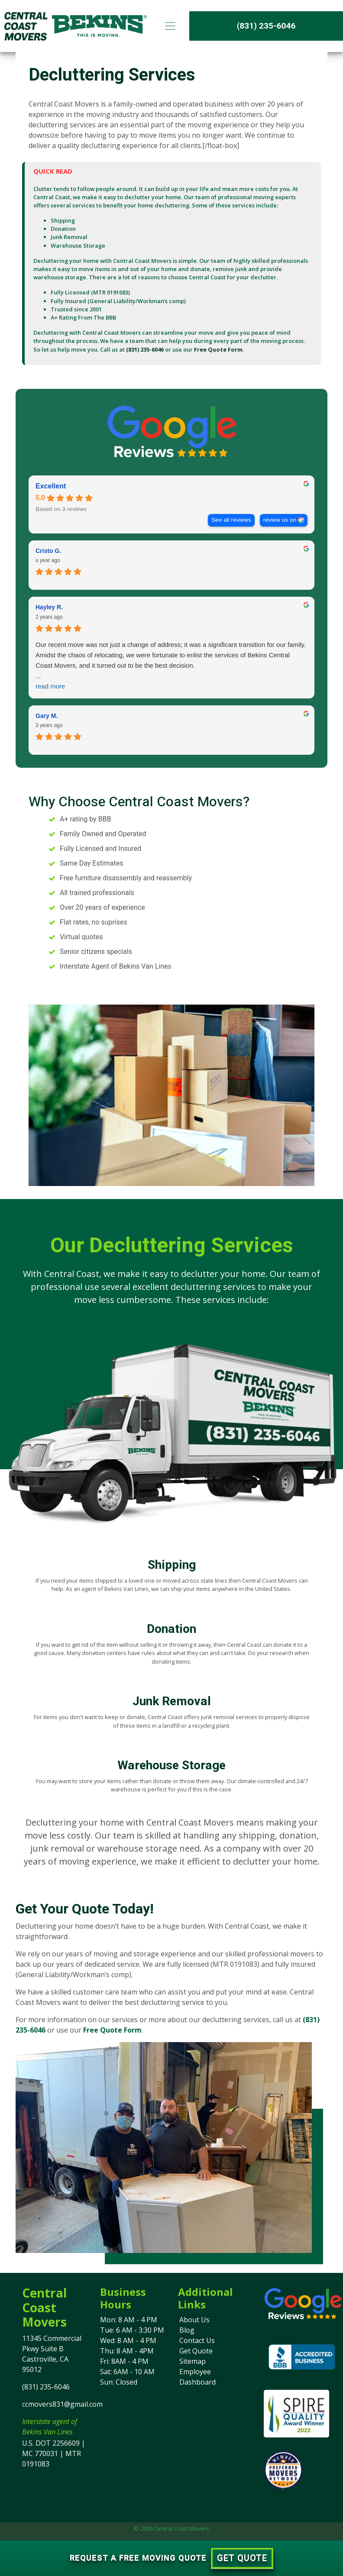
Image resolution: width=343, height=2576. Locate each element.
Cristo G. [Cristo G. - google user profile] (48, 550)
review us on (279, 520)
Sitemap (192, 2361)
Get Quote (196, 2351)
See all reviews (231, 520)
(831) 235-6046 (266, 26)
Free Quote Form (218, 349)
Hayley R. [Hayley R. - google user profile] (49, 607)
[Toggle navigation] (170, 26)
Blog (186, 2330)
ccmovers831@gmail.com (62, 2404)
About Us (194, 2319)
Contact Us (197, 2340)
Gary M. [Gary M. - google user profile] (47, 715)
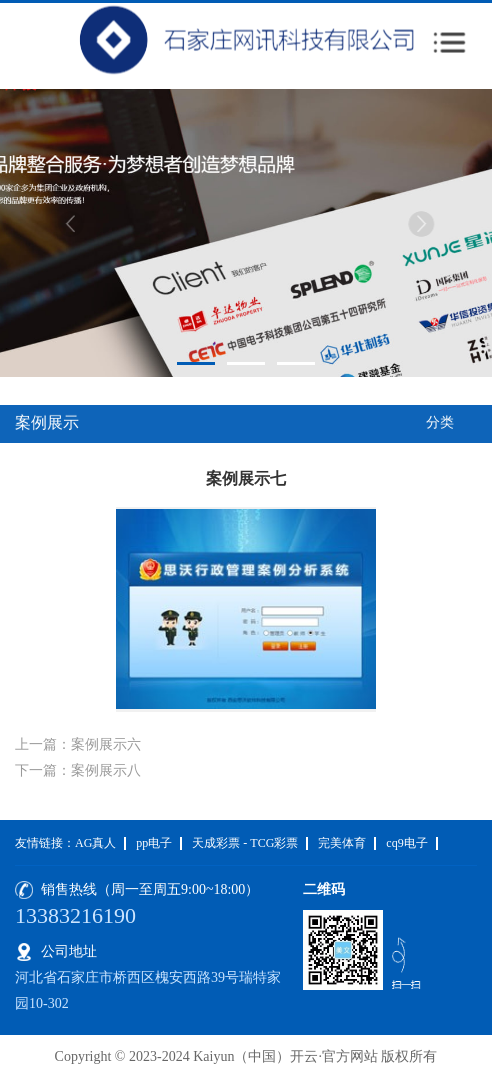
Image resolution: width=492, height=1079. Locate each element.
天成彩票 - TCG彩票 (245, 843)
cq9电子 (406, 843)
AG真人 (95, 843)
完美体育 (342, 843)
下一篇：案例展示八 (78, 770)
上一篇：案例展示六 (78, 744)
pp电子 (154, 843)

-------

Work task >> Report how many lines in these entries contain "Locate". Answer with the number only.

Response to the task >> 2